LDT : Le Pays a largement voté pour le président Macron, toutefois, les législatives ont envoyé trois députés indépendantistes à l’Assemblée nationale. Compte tenu du fonctionnement actuel du statut d’autonomie de la Polynésie française, faut-il ou non le faire évoluer ?

F. M-S : Il y a des taquets, c’est-à-dire des limites qui ont été posées sur certains sujets très intéressants pour la Polynésie, par exemple la thématique bien connue de l’emploi local. Le Conseil d’Etat a mis une barrière à des projets polynésiens en faisant primer la Constitution et les principes républicains traditionnels. La position du Conseil d’Etat n’est pas discutable.

Si l’on se tourne vers la Nouvelle-Calédonie, il y a un levier pour l’emploi local bien plus important. On pourrait donc passer par une révision de la Constitution et imaginer une citoyenneté polynésienne. D’ailleurs, cela avait été le cas dans un projet de loi constitutionnelle présentée en 1999 par Jacques Chirac et qui en prévoyait l’existence.

Sans même se positionner en termes de “on ne touche a rien” ou, à l’inverse, “on chamboule tout”, entre les deux, il y a des marges de manœuvre qui méritent d’être discutées. Par ailleurs il y a des questions d’organisation institutionnelle propres à la Polynésie qui méritent intérêt. Je pense notamment à l’aspiration des Marquises à avoir un statut qui soit un peu plus adapté à leur situation particulière et qui permette une différenciation plus grande avec le reste de la Polynésie française.

Actuellement, il existe un établissement public de coopération intercommunale. On pourrait le faire travailler davantage grâce aux communes. On pourrait imaginer un autre cadre qui puisse à la fois satisfaire à leur aspiration identitaire et en même temps maintenir le lien avec la République française et la Polynésie française. Ces sujets sont dignes d’intérêt et ne pas les aborder du tout conduit à des frustrations et à des incompréhensions.
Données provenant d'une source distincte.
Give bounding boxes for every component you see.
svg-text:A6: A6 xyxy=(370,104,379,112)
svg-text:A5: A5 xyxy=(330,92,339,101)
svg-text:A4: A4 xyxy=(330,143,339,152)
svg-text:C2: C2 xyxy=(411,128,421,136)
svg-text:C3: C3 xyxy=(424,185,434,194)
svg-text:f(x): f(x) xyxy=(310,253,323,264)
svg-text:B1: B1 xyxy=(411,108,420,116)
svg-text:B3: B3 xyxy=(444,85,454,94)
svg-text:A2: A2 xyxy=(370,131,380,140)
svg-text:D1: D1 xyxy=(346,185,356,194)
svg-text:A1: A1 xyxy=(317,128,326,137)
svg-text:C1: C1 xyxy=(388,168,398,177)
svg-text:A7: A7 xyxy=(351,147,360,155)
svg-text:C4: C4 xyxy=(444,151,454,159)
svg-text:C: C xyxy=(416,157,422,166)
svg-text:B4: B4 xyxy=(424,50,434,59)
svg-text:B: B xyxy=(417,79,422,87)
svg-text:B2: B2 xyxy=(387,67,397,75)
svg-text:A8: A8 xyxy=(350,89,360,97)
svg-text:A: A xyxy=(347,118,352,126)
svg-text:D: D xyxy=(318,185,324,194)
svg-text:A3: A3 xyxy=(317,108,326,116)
Bernanos écrivait : “La réforme des institutions vient toujours trop tard, lorsque le cœur des peuples est brisé”. Dans le cas présent, il n’y aurait pas d’obstacle juridique à traduire en droit ces aspirations.

LDT : L’éventail politique de la Polynésie française a changé, les indépendantistes ont progressé, du fait également de la situation économique et de leur revendications auprès de l’ONU ou encore de ce qui se passe en Nouvelle-Calédonie. Les conditions d’une indépendance seraient-elles plus favorables désormais ?
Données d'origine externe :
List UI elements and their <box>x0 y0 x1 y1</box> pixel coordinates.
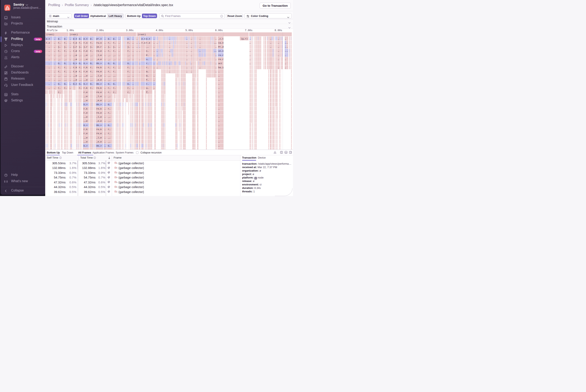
svg-text:O…: O… <box>58 83 61 85</box>
svg-text:_…: _… <box>108 141 111 143</box>
svg-text:…: … <box>218 132 220 135</box>
svg-text:_…: _… <box>108 116 111 118</box>
svg-text:_l…e: _l…e <box>96 54 102 56</box>
svg-text:_l…e: _l…e <box>96 95 102 98</box>
svg-text:O…: O… <box>90 83 93 85</box>
svg-text:…: … <box>169 50 170 52</box>
svg-text:(root): (root) <box>138 34 146 36</box>
svg-text:r…: r… <box>90 87 93 89</box>
svg-text:…: … <box>218 116 220 118</box>
svg-text:…: … <box>132 42 134 44</box>
svg-text:…: … <box>157 66 158 69</box>
svg-text:…: … <box>105 124 106 126</box>
svg-text:_l…e: _l…e <box>96 116 102 118</box>
svg-text:_…: _… <box>90 58 93 61</box>
svg-text:_…: _… <box>113 54 116 56</box>
svg-text:r…: r… <box>79 42 82 44</box>
svg-text:_…: _… <box>90 54 93 56</box>
svg-text:j…: j… <box>108 46 111 48</box>
svg-text:…: … <box>218 120 220 122</box>
svg-text:…: … <box>199 66 201 69</box>
svg-text:r…: r… <box>79 87 82 89</box>
svg-text:O…: O… <box>108 104 111 106</box>
svg-text:…: … <box>285 38 286 40</box>
svg-text:(root): (root) <box>70 34 78 36</box>
svg-text:…: … <box>70 87 71 89</box>
svg-text:…: … <box>139 62 140 65</box>
svg-text:…: … <box>186 70 188 73</box>
svg-text:…: … <box>70 70 71 73</box>
svg-text:r…: r… <box>108 132 111 135</box>
svg-text:…: … <box>215 58 217 61</box>
svg-text:…: … <box>105 91 106 94</box>
svg-text:…: … <box>105 108 106 110</box>
svg-text:…: … <box>278 46 279 48</box>
svg-text:_…: _… <box>58 54 61 56</box>
svg-text:_…e: _…e <box>73 58 77 61</box>
svg-text:_…: _… <box>146 46 149 48</box>
svg-text:j…: j… <box>79 46 82 48</box>
svg-text:…: … <box>132 58 134 61</box>
svg-text:…: … <box>218 128 220 131</box>
svg-text:…: … <box>105 46 106 48</box>
svg-text:…: … <box>54 38 55 40</box>
svg-text:…: … <box>218 79 220 81</box>
svg-text:…: … <box>49 58 50 61</box>
svg-text:…: … <box>186 50 188 52</box>
svg-text:_…: _… <box>127 58 130 61</box>
svg-text:r…k: r…k <box>84 108 88 110</box>
svg-text:…: … <box>119 58 120 61</box>
svg-text:…: … <box>54 54 55 56</box>
svg-text:…: … <box>70 66 71 69</box>
svg-text:…: … <box>270 38 271 40</box>
svg-text:_e…e: _e…e <box>96 120 102 122</box>
svg-text:u…: u… <box>146 87 149 89</box>
svg-text:_…: _… <box>113 79 116 81</box>
svg-text:…: … <box>169 58 170 61</box>
svg-text:O…: O… <box>108 83 111 85</box>
svg-text:…: … <box>105 112 106 114</box>
svg-text:_…: _… <box>58 79 61 81</box>
svg-text:…: … <box>218 95 220 98</box>
svg-text:O…: O… <box>128 62 130 65</box>
svg-text:…: … <box>215 50 217 52</box>
svg-text:O…>: O…> <box>84 62 88 65</box>
svg-text:…: … <box>191 62 192 65</box>
svg-text:…: … <box>105 120 106 122</box>
svg-text:…: … <box>105 66 106 69</box>
svg-text:…: … <box>132 75 134 77</box>
svg-text:…: … <box>191 66 192 69</box>
svg-text:pr…s: pr…s <box>96 38 102 40</box>
svg-text:…: … <box>286 50 288 52</box>
svg-text:…: … <box>70 54 71 56</box>
svg-text:r…s: r…s <box>84 42 88 44</box>
svg-text:…: … <box>105 87 106 89</box>
svg-text:r…: r… <box>128 42 130 44</box>
svg-text:j…: j… <box>64 46 67 48</box>
svg-text:…: … <box>169 54 170 56</box>
svg-text:_…e: _…e <box>83 99 88 102</box>
svg-text:…: … <box>154 87 155 89</box>
svg-text:O…: O… <box>108 145 111 147</box>
svg-text:r…e: r…e <box>73 50 77 52</box>
svg-text:…: … <box>139 58 140 61</box>
svg-text:…: … <box>154 46 155 48</box>
svg-text:…: … <box>119 62 120 65</box>
svg-text:_…: _… <box>108 99 111 102</box>
svg-text:…: … <box>54 75 55 77</box>
svg-text:…: … <box>70 58 71 61</box>
svg-text:r…e: r…e <box>84 91 88 94</box>
svg-text:r…: r… <box>108 128 111 131</box>
svg-text:_…e: _…e <box>83 95 88 98</box>
svg-text:Ob…>: Ob…> <box>96 62 102 65</box>
svg-text:r…: r… <box>113 70 116 73</box>
svg-text:…: … <box>215 38 217 40</box>
svg-text:…: … <box>132 50 134 52</box>
svg-text:r…e: r…e <box>84 112 88 114</box>
svg-text:…: … <box>278 58 279 61</box>
svg-text:…: … <box>218 145 220 147</box>
svg-text:…: … <box>119 46 120 48</box>
svg-text:re…k: re…k <box>96 66 102 69</box>
svg-text:…: … <box>105 42 106 44</box>
svg-text:…: … <box>54 79 55 81</box>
F. M-S : Ce qu’on a appelé l’ère des indépendances c’étaient les années 60 avec des pays qui se décrochaient du système colonial. Depuis, les choses ont beaucoup changé. La République s’est remise en question. Le grand empire colonial, c’était la troisième République qui défendait les libertés, mais colonisait allègrement les parties du monde connu.
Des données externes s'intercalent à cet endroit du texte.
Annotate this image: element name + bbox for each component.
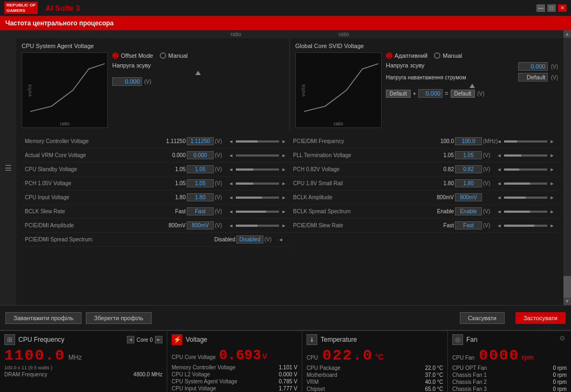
setting-value-r1: 1.05 xyxy=(430,152,454,158)
arr-left-6[interactable]: ◄ xyxy=(228,223,234,228)
right-offset-input[interactable] xyxy=(518,62,548,71)
rog-logo: REPUBLIC OF GAMERS xyxy=(4,2,38,14)
sidebar-toggle[interactable]: ☰ xyxy=(0,30,16,305)
cpu-nav-prev[interactable]: ◄ xyxy=(127,336,134,343)
setting-unit-r0: (MHz) xyxy=(483,138,497,144)
setting-input-7[interactable] xyxy=(236,235,263,244)
setting-row-r3: CPU 1.8V Small Rail 1.80 (V) ◄ ► xyxy=(290,177,558,191)
arr-left-3[interactable]: ◄ xyxy=(228,181,234,186)
volt-val-3: 1.777 V xyxy=(279,386,297,391)
setting-input-1[interactable] xyxy=(187,151,214,159)
arr-right-2[interactable]: ► xyxy=(281,167,287,172)
arr-left-7[interactable]: ◄ xyxy=(278,237,283,242)
arr-right-r1[interactable]: ► xyxy=(549,153,555,158)
apply-button[interactable]: Застосувати xyxy=(515,312,566,324)
arr-left-r6[interactable]: ◄ xyxy=(497,223,502,228)
setting-input-r6[interactable] xyxy=(455,221,482,229)
right-load-input[interactable] xyxy=(518,73,548,82)
setting-input-0[interactable] xyxy=(187,137,214,145)
minimize-button[interactable]: — xyxy=(536,4,545,12)
right-eq-right[interactable]: Default xyxy=(451,90,475,98)
arr-left-1[interactable]: ◄ xyxy=(228,153,234,158)
left-voltage-input[interactable] xyxy=(112,77,142,86)
setting-label-7: PCIE/DMI Spread Spectrum xyxy=(25,236,211,242)
arr-right-0[interactable]: ► xyxy=(281,139,287,144)
right-panel-title: Global Core SVID Voltage xyxy=(295,43,558,49)
setting-input-r5[interactable] xyxy=(455,207,482,215)
fan-icon: ◎ xyxy=(452,334,463,345)
volt-val-1: 0.000 V xyxy=(279,371,297,377)
cpu-nav-next[interactable]: ► xyxy=(155,336,162,343)
setting-input-r4[interactable] xyxy=(455,193,482,201)
scroll-down-button[interactable]: ▼ xyxy=(563,298,571,305)
arr-right-4[interactable]: ► xyxy=(281,195,287,200)
setting-arrows-7: ◄ xyxy=(278,237,287,242)
right-eq-mid[interactable] xyxy=(418,89,443,98)
arr-left-r2[interactable]: ◄ xyxy=(497,167,502,172)
scrollbar[interactable]: ▲ ▼ xyxy=(563,30,571,305)
arr-left-0[interactable]: ◄ xyxy=(228,139,234,144)
setting-input-6[interactable] xyxy=(187,221,214,229)
setting-value-4: 1.80 xyxy=(161,194,186,200)
temp-row-2: VRM 40.0 °C xyxy=(307,379,443,385)
arr-right-r2[interactable]: ► xyxy=(549,167,555,172)
scroll-up-button[interactable]: ▲ xyxy=(563,30,571,38)
arr-left-2[interactable]: ◄ xyxy=(228,167,234,172)
setting-input-r1[interactable] xyxy=(455,151,482,159)
setting-input-r0[interactable] xyxy=(455,137,482,145)
arr-left-r5[interactable]: ◄ xyxy=(497,209,502,214)
scroll-panel[interactable]: ratio ratio CPU System Agent Voltage vol… xyxy=(16,30,563,305)
arr-left-4[interactable]: ◄ xyxy=(228,195,234,200)
arr-right-r4[interactable]: ► xyxy=(549,195,555,200)
load-profile-button[interactable]: Завантажити профіль xyxy=(5,312,81,324)
setting-input-5[interactable] xyxy=(187,207,214,215)
volt-row-0: Memory Controller Voltage 1.101 V xyxy=(172,364,297,370)
arr-right-r6[interactable]: ► xyxy=(549,223,555,228)
right-eq-left[interactable]: Default xyxy=(386,90,411,98)
right-radio-manual[interactable]: Manual xyxy=(434,52,462,59)
setting-input-r3[interactable] xyxy=(455,179,482,187)
close-button[interactable]: ✕ xyxy=(558,4,567,12)
left-radio-manual[interactable]: Manual xyxy=(160,52,188,59)
settings-grid: Memory Controller Voltage 1.11250 (V) ◄ … xyxy=(22,134,558,247)
fan-val-3: 0 rpm xyxy=(553,386,567,392)
temp-label-1: Motherboard xyxy=(307,372,337,378)
setting-input-r2[interactable] xyxy=(455,165,482,173)
arr-right-r0[interactable]: ► xyxy=(549,139,555,144)
volt-label-3: CPU Input Voltage xyxy=(172,386,216,391)
arr-right-r3[interactable]: ► xyxy=(549,181,555,186)
arr-left-r3[interactable]: ◄ xyxy=(497,181,502,186)
left-radio-dot-offset xyxy=(112,52,119,59)
cpu-frequency-panel: ⊞ CPU Frequency ◄ Core 0 ► 1100.0 MHz 10… xyxy=(0,331,167,392)
arr-right-r5[interactable]: ► xyxy=(549,209,555,214)
volt-val-0: 1.101 V xyxy=(279,364,297,370)
arr-right-5[interactable]: ► xyxy=(281,209,287,214)
voltage-main-unit: V xyxy=(262,352,267,361)
gear-icon[interactable]: ⚙ xyxy=(559,334,568,343)
setting-value-1: 0.000 xyxy=(161,152,186,158)
arr-left-r4[interactable]: ◄ xyxy=(497,195,502,200)
arr-left-5[interactable]: ◄ xyxy=(228,209,234,214)
right-radio-adaptive[interactable]: Адаптивний xyxy=(386,52,427,59)
maximize-button[interactable]: □ xyxy=(547,4,556,12)
left-radio-offset[interactable]: Offset Mode xyxy=(112,52,153,59)
arr-right-6[interactable]: ► xyxy=(281,223,287,228)
fan-val-0: 0 rpm xyxy=(553,365,567,371)
setting-input-2[interactable] xyxy=(187,165,214,173)
arr-left-r0[interactable]: ◄ xyxy=(497,139,502,144)
voltage-panels: CPU System Agent Voltage volts ratio xyxy=(16,38,563,132)
arr-right-3[interactable]: ► xyxy=(281,181,287,186)
temp-main-value: 022.0 xyxy=(322,347,373,364)
cancel-button[interactable]: Скасувати xyxy=(460,312,505,324)
arr-right-1[interactable]: ► xyxy=(281,153,287,158)
save-profile-button[interactable]: Зберегти профіль xyxy=(86,312,151,324)
setting-input-4[interactable] xyxy=(187,193,214,201)
scroll-track[interactable] xyxy=(563,38,571,298)
dram-label: DRAM Frequency xyxy=(4,371,47,377)
arr-left-r1[interactable]: ◄ xyxy=(497,153,502,158)
setting-row-0: Memory Controller Voltage 1.11250 (V) ◄ … xyxy=(22,134,290,148)
temp-label-0: CPU Package xyxy=(307,365,341,371)
scroll-thumb[interactable] xyxy=(563,276,571,298)
setting-input-3[interactable] xyxy=(187,179,214,187)
cpu-title: CPU Frequency xyxy=(18,336,64,343)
La France a beaucoup changé à cet égard, en étant ouverte à ces questions. Le président de la République actuel les aborde d’ailleurs avec pragmatisme. Du côté des territoires cela a aussi beaucoup changé. Jean-Marie Tjibaou disait : “L’indépendance en soi ne signifie rien ; l’indépendance cela signifie en réalité le bon calcul des interdépendances.” L’économie mondialisée, les pays interdépendants et la France elle-même (y compris dans des domaines de souveraineté), doivent se consulter. Même la Corée du Nord est dépendante de la Chine !

Ce qui a du sens c’est la souveraineté, la reconnaissance des identités. Dans le contexte local si l’on considère les petits états voisins, tous ont de la reconnaissance sur le plan de la souveraineté et de la citoyenneté, voire de la monnaie, comme aux îles Cook – mais dernières dépendent encore de la Nouvelle-Zélande. Les petits états du Pacifique sud ne sont pas indépendants, ils sont tous connectés à une autre puissance. L’ONU les considère d’ailleurs comme des territoires autonomes.